First, 842 consecutive women who were scheduled to undergo US-guided core biopsy due to 864 breast lesions(79 cancers and 785 benign lesions) detected by supplemental screening US were examined with a commercialized sonoelastography. For the BI-RADS category 4a lesions, 28.5% (216 of 757) had a normal strain and 99.1% (214 of 216) of lesions with normal strain found out to be benign.
Second, 300 women with 339 nonpalpable lesions were prospectively examined with sonoelastograpy and color Doppler US (CDUS) prior to biopsy. Of the 301 lesions with BI-RADS category 4a, 76 (25%) lesions showed normal strain on elastography and no vascularity on CDUS and all of them were found to be benign. Breast lesions diagnosed with DCIS by US-guided core biopsy with invasive components at surgery show less strain than pure DCIS at elastography regardless of the lesion size and B-mode US findings.

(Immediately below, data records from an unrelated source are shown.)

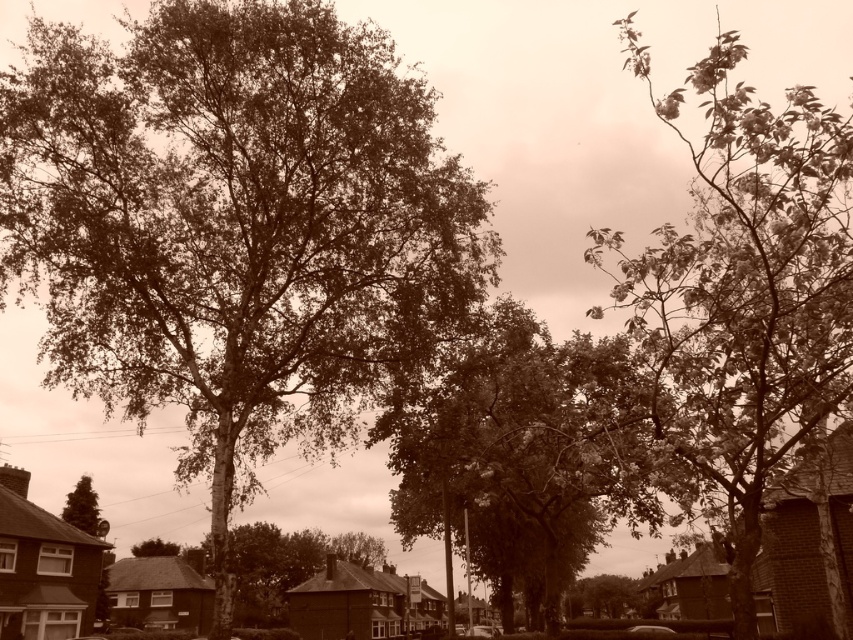 Question: In this image, where is green leafy tree at center located relative to green leafy tree at lower left?

Choices:
 (A) below
 (B) above

Answer: (B)

Question: Is green leafy tree at center below green leafy tree at upper right?

Choices:
 (A) no
 (B) yes

Answer: (B)

Question: Which is farther from the green leafy tree at center?

Choices:
 (A) green leafy tree at lower left
 (B) green leafy tree at upper right

Answer: (A)

Question: Can you confirm if green leafy tree at center is thinner than green leafy tree at lower left?

Choices:
 (A) yes
 (B) no

Answer: (B)

Question: Which of these objects is positioned closest to the green leafy tree at center?

Choices:
 (A) green leafy tree at upper right
 (B) green leafy tree at lower left

Answer: (A)

Question: Which point is closer to the camera?

Choices:
 (A) green leafy tree at upper right
 (B) green leafy tree at lower left

Answer: (A) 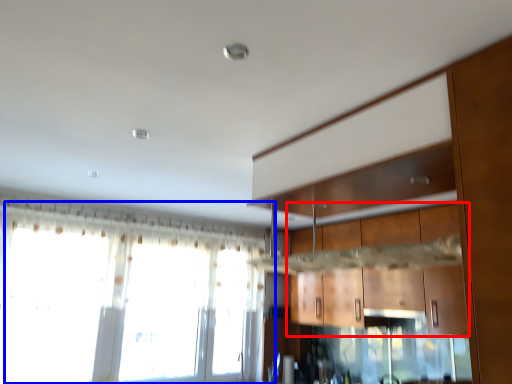 Question: Which object appears farthest to the camera in this image, cabinetry (highlighted by a red box) or window (highlighted by a blue box)?

Choices:
 (A) cabinetry
 (B) window

Answer: (B) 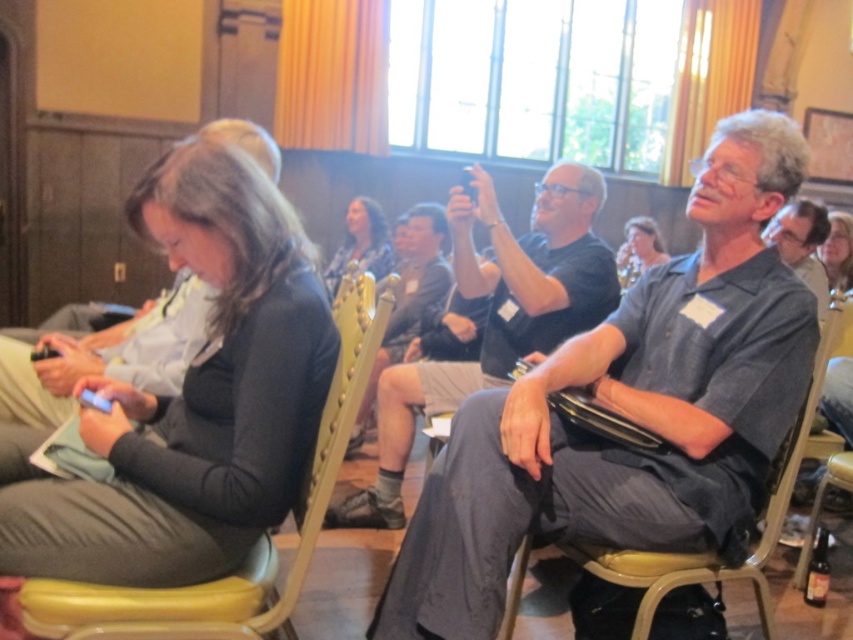 You are organizing a photo shoot and need to ensure that the gray fabric shirt at upper right and the matte black hair at upper center are both visible in the frame. Based on their positions, which object is closer to the camera?

The gray fabric shirt at upper right is closer to the camera because it is in front of the matte black hair at upper center. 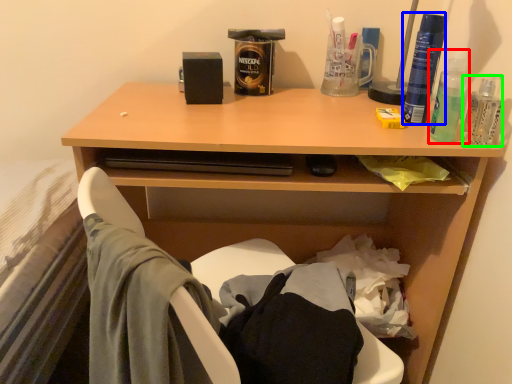 Question: Which is nearer to the mouthwash (highlighted by a red box)? bottle (highlighted by a blue box) or bottle (highlighted by a green box).

Choices:
 (A) bottle
 (B) bottle

Answer: (A) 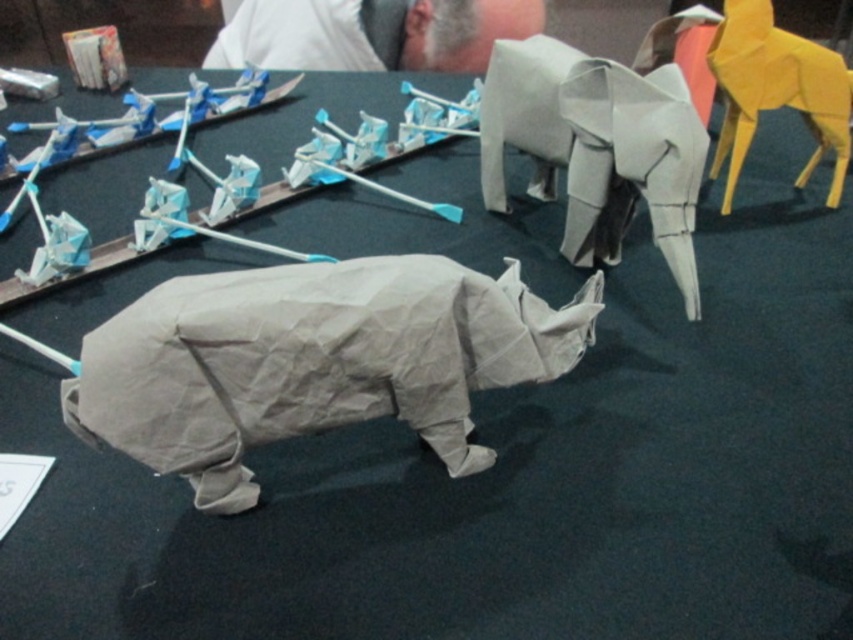 Question: Is gray paper elephant at center below yellow paper giraffe at upper right?

Choices:
 (A) yes
 (B) no

Answer: (A)

Question: Which of these objects is positioned closest to the gray paper rhino at center?

Choices:
 (A) gray paper elephant at center
 (B) yellow paper giraffe at upper right

Answer: (A)

Question: Which of the following is the farthest from the observer?

Choices:
 (A) gray paper rhino at center
 (B) gray paper elephant at center
 (C) white paper man at upper center
 (D) yellow paper giraffe at upper right

Answer: (C)

Question: Is gray paper rhino at center behind yellow paper giraffe at upper right?

Choices:
 (A) no
 (B) yes

Answer: (A)

Question: Can you confirm if gray paper rhino at center is positioned above gray paper elephant at center?

Choices:
 (A) yes
 (B) no

Answer: (B)

Question: Which point appears closest to the camera in this image?

Choices:
 (A) 570,83
 (B) 270,17
 (C) 763,100

Answer: (A) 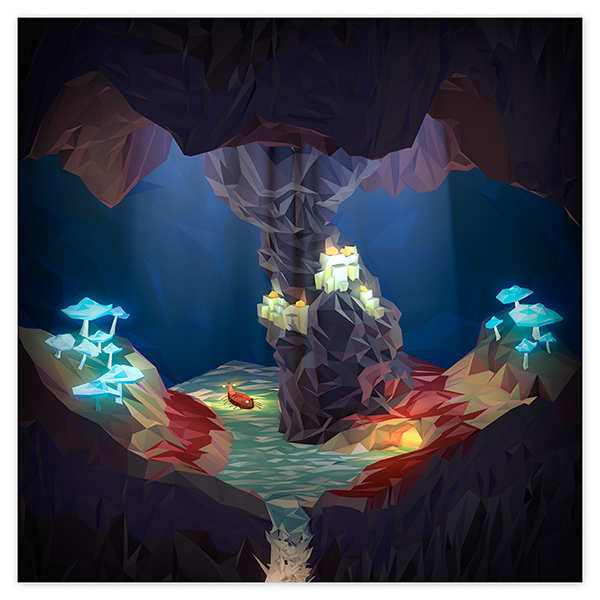 Locate an element on the screen. ceiling is located at coordinates (183, 108), (300, 103), (410, 99), (488, 124), (127, 152). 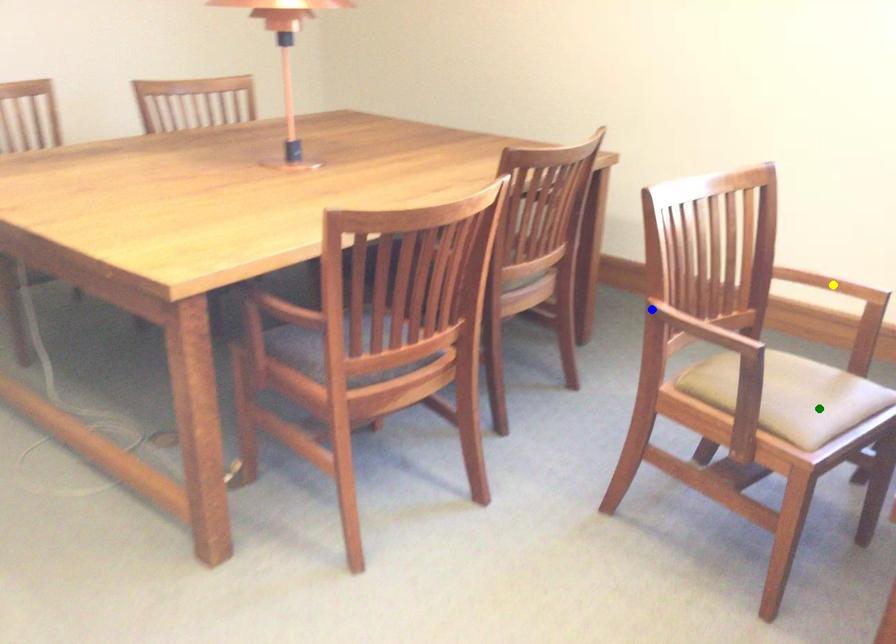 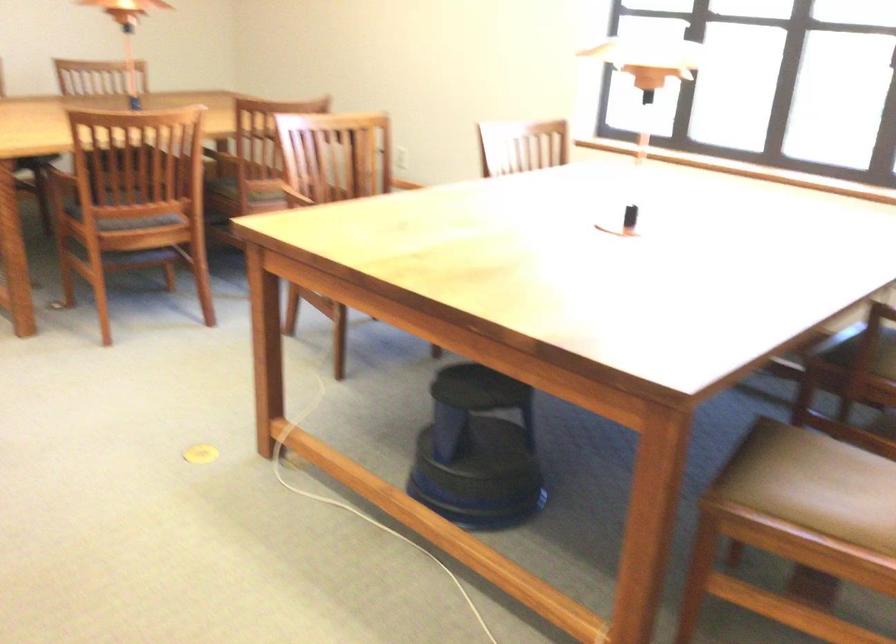 I am providing you with two images of the same scene from different viewpoints. Three points are marked in image1. Which point corresponds to a part or object that is occluded in image2?In image1, three points are marked. Which of them correspond to a part or object that is occluded in image2?Among the three points shown in image1, which one corresponds to a part or object that is no longer visible due to occlusion in image2?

Third, we evaluated the accuracy of neural network analysis of elastographic features at sonoelastography for the classification of 113 benign and 68 malignant breast tumors. Az values of the three elastographic features- mean (0.87), median (0.86) and mode (0.83)-were significantly higher than the Az values for the six B-mode features (0.54-0.69).
In conclusion, addition of elastography to breast US has potential to reduce benign biopsy for BIRADS category 3 or 4a lesions that are detected by supplemental screening US.